October 11, 2017

Another Thing for the Pile

Tiny was diagnosed two years ago, almost to the day, with this rare genetic disorder called TSC.  We found out after what now seems like two blissful years that he has brain tumors.  And seizures.  And delays associated with those.  And for the following year, I was in hell.  I had to medicate myself, see a psychiatrist.  I had no escape from the hole that biology dug for me until he was entered into the developmental preschool, and only then did things start getting better.

With surgery on the horizon, we are currently undergoing a ton of pre-ops, one of which was with a psychologist...  whom I asked to evaluate him for both ADHD and ASD.  It was a can of worms that I felt needed to be opened in order to help him.  But at the same time, adding another diagnosis is something like how an unexpected punch to the gut feels.  It knocks the air out of you, tears spring to your eyes, you can't find your voice, and pain sings through you from the tips of your extremities and pools in your stomach, roiling around until you feel the need to throw up everything from the last 24 hours.

He's autistic now, too.  I have to remind myself that he always was.  It was there before the label was placed.  Before the chart was signed and the questions answered.  I suspected it.  I knew.  And still, the grief of understanding what this means for him in the future keeps sneaking up on me, catching me when I'm still and things are quiet for a moment.  The tears run down my face.  I'm not sad, not really.  I'm not angry.  I'm in limbo.  Mommy limbo.

I want to do what I can to help my child, but I feel so buried under ...everything.  I can't be the first person to have to dig out from under this.  I won't be the last.  I want to say I'm stronger and braver than this, but it's just a front.  I do what I do because I have to.  For him, for me.  For my family. 

I just hope I'm doing the right things in the right order to make it better for us all.

October 7, 2017

After the Conference

Rare Disorders be damned...
"So all of the neurologists agree..."

I know.  I know.  Don't say it.  You don't need to put it into the air.

"He'll be under for about four hours."

And need a special machine.

"...24-hr ICU stay..." 

Right.  Okay.

"...won't even discuss discharge until day 3."

My perfect, active, happy little boy won't have the stamina to do more than eat, sleep, and snuggle.  He's only four.  He should be worried about how Legos stack, not watching Momma cry over brain surgery.

"We want to be aggressive and remove this one too..."

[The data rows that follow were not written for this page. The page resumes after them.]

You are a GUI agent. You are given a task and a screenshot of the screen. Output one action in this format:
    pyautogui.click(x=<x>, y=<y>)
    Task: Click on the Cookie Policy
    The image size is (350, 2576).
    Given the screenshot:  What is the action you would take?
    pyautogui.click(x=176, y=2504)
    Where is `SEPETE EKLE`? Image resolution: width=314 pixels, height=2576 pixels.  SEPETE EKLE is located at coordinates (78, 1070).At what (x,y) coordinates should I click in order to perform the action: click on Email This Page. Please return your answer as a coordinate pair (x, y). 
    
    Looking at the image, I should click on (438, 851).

Will it even make a difference with how many tumors he has?  Will the seizures stop?

"And maybe this one.  The question is whether he'll need one or two procedures."

Just do it.  Just get it over with.  I can't wake up in my preschooler's bed to seizures every morning anymore.  It breaks my heart... every morning... at 6:30am...

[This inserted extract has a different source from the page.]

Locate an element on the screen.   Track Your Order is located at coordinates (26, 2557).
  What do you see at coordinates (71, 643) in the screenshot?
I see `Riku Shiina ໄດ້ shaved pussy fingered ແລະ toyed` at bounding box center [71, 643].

"Because this is a rare condition..."

God, I hate when they start like that.

"...we're hoping..."

YOU are hoping?  I'm hoping.  My husband is hoping.  My family is hoping.

"The success rate is about 50%."  

Great.  Should we flip the coin before or after you remove part of his skull?

"We need your permission to..."

Do anything. Because I love that kid more than you ever will.  Give us hope.  Do something that will allow him to grow cognitively.  Fix his brain.  Please, please, fix his broken brain.